Plastic packagingCalRecycle last week convened stakeholders to continue to discuss the possibility of requiring producers to play a role in the end-of-life management of packaging materials.

The meeting covered components that could be included in such a program and included robust debate about the merits of extended producer responsibility (EPR) efforts.

Officials with the California Department of Resources Recycling and Recovery (CalRecycle) stressed they are not at the point of developing a legislative policy.

“We are looking at developing a mandatory policy model, but we don’t have any particular outcome in mind at this point, so there’s a lot of things on the table,” said Howard Levenson, deputy director of CalRecycle’s materials management and local assistance division.

Still, the very premise of a mandatory approach was questioned many times during the highly attended workshop, signaling a long road ahead if the agency wants to develop a consensus on packaging management.

The meeting was the first part of a process that will take 12 to 18 months, explained Cynthia Dunn, supervising senior environmental scientist for CalRecycle.

Regulatory roots

Packaging emerged as a target after California lawmakers passed Assembly Bill 341, which in 2012 set a goal for the state to reach 75 percent diversion by 2020.

According to CalRecycle, packaging makes up a quarter of the entire waste stream statewide, with 8 million tons of packaging landfilled in 2014.

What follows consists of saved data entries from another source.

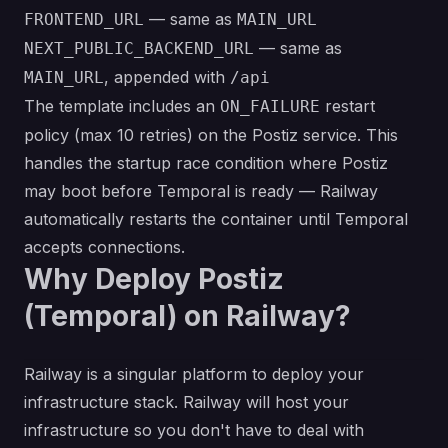
— same as
FRONTEND_URL
MAIN_URL
— same as
NEXT_PUBLIC_BACKEND_URL
, appended with
MAIN_URL
/api
The template includes an
restart
ON_FAILURE
policy (max 10 retries) on the Postiz service. This
handles the startup race condition where Postiz
may boot before Temporal is ready — Railway
automatically restarts the container until Temporal
accepts connections.
Why Deploy Postiz
(Temporal) on Railway?
Railway is a singular platform to deploy your
infrastructure stack. Railway will host your
infrastructure so you don't have to deal with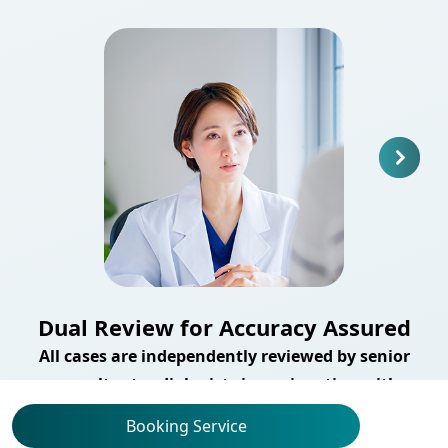
Dual Review for Accuracy Assured
All cases are independently reviewed by senior
consultant radiologists in conjunction with
advanced imaging analysis technology, enhancing
Booking Service
both the accuracy and reliability of your scan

The agency decided the target diversion rate was unachievable without addressing packaging, so in 2014 CalRecycle convened stakeholders to discuss how to proceed. Agency officials preferred a mandatory packaging management program funded by the industry, while industry leaders pushed for a voluntary approach.

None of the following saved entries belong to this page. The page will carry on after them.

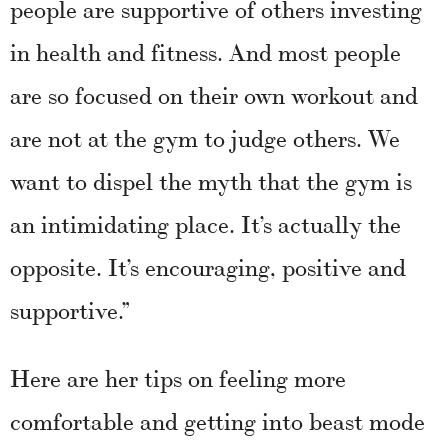
people are supportive of others investing
in health and fitness. And most people
are so focused on their own workout and
are not at the gym to judge others. We
want to dispel the myth that the gym is
an intimidating place. It’s actually the
opposite. It’s encouraging, positive and
supportive.”
Here are her tips on feeling more
comfortable and getting into beast mode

In early 2016, CalRecycle held what it called the “Manufacturers Challenge,” where producers were asked to identify specific steps they would take to increase packaging recycling. Eight months later, CalRecycle determined its requests “were not addressed in a meaningful way,” Dunn said. The agency’s director approved pursuing a “comprehensive, mandatory packaging policy model” that could also include voluntary steps.

All of that led up to the March 22 workshop in Sacramento, where two panels of experts from various backgrounds discussed what might work in the Golden State and fielded questions from manufacturing and recycling stakeholders.

EPR experiences

No U.S. state has EPR for packaging. Outside the U.S., however, it’s more common, and one doesn’t have to look further than Canada for an example of how it could work.

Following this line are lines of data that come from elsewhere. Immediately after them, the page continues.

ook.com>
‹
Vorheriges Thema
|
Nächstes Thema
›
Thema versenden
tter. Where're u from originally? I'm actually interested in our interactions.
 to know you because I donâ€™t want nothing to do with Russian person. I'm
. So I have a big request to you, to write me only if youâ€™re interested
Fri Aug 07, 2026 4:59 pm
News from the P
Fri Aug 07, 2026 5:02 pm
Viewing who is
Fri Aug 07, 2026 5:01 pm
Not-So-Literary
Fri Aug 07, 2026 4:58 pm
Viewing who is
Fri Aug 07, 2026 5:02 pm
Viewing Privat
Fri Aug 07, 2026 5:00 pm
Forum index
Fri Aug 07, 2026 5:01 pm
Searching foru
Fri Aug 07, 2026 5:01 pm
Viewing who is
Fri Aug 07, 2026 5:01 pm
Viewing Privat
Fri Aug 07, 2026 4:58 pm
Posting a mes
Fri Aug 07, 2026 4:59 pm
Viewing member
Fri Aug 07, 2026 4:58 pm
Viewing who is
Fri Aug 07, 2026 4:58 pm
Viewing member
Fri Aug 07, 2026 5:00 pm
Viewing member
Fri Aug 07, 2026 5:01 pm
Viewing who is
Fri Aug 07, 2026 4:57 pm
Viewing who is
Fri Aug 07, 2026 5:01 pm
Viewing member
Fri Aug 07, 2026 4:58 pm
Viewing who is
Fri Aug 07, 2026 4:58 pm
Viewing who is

Lawmakers in British Columbia revised EPR legislation in 2011 to begin a mandatory printed paper and packaging (PPP) program. The stewardship organization, Multi-Material BC (MMBC), began collecting packaging in 2014. In its first full year of operation, British Columbia’s PPP program hit 77 percent diversion, surpassing a government-set target.

During the CalRecycle workshop, industry representatives criticized MMBC for holding a monopoly on PPP management in the province. Panelists countered that a stewardship group is most effective when it doesn’t have to compete with similar programs, and that some producers enjoy the fact they only need to work with one organization, rather than three or four different municipalities.

There were also concerns about the accountability of a nonprofit organization that’s not subject to the transparency requirements of a public agency. Allen Langdon, head of MMBC, said there has been no attempt to hide information and pointed out the organization publishes an annual report on its activities.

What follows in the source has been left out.